** Provided records follows **

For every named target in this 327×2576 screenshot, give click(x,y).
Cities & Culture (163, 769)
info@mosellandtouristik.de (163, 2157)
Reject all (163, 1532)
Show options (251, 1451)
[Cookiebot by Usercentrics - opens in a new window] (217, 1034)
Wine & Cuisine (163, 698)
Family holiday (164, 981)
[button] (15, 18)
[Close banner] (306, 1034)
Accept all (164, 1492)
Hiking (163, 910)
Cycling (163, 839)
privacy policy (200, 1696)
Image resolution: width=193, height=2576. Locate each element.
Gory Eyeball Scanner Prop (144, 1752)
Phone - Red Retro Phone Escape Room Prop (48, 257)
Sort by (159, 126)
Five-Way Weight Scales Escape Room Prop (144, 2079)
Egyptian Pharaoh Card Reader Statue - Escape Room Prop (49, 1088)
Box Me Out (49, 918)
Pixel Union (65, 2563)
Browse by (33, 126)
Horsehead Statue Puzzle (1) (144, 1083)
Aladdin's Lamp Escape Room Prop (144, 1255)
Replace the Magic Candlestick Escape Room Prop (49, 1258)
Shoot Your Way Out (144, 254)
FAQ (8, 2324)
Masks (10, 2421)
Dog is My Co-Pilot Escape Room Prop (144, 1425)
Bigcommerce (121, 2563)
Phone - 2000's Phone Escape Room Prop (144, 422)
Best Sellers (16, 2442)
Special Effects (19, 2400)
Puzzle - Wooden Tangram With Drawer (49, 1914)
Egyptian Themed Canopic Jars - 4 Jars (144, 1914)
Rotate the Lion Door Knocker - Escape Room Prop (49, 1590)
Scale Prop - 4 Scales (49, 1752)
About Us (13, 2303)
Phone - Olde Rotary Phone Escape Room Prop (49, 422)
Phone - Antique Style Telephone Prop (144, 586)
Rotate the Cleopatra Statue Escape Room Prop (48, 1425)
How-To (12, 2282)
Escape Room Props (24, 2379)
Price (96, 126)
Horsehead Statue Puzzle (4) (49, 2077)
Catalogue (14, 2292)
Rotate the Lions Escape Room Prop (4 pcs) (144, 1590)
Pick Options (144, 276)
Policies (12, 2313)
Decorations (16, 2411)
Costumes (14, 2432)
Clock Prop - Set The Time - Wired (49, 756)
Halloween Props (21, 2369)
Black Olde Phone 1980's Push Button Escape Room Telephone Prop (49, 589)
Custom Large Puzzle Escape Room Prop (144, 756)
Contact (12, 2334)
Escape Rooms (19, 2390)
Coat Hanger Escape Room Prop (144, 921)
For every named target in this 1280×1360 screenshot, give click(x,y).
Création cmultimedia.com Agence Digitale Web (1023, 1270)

** End of Provided records **

● **Task prompt**: Give only the lines from the one holding "Wine & Cuisine (163, 698)" through the one holding "Bigcommerce (121, 2563)", each restated exactly as it appears above.

● **Reply to the task**:
Wine & Cuisine (163, 698)
Family holiday (164, 981)
[button] (15, 18)
[Close banner] (306, 1034)
Accept all (164, 1492)
Hiking (163, 910)
Cycling (163, 839)
privacy policy (200, 1696)
Image resolution: width=193, height=2576. Locate each element.
Gory Eyeball Scanner Prop (144, 1752)
Phone - Red Retro Phone Escape Room Prop (48, 257)
Sort by (159, 126)
Five-Way Weight Scales Escape Room Prop (144, 2079)
Egyptian Pharaoh Card Reader Statue - Escape Room Prop (49, 1088)
Box Me Out (49, 918)
Pixel Union (65, 2563)
Browse by (33, 126)
Horsehead Statue Puzzle (1) (144, 1083)
Aladdin's Lamp Escape Room Prop (144, 1255)
Replace the Magic Candlestick Escape Room Prop (49, 1258)
Shoot Your Way Out (144, 254)
FAQ (8, 2324)
Masks (10, 2421)
Dog is My Co-Pilot Escape Room Prop (144, 1425)
Bigcommerce (121, 2563)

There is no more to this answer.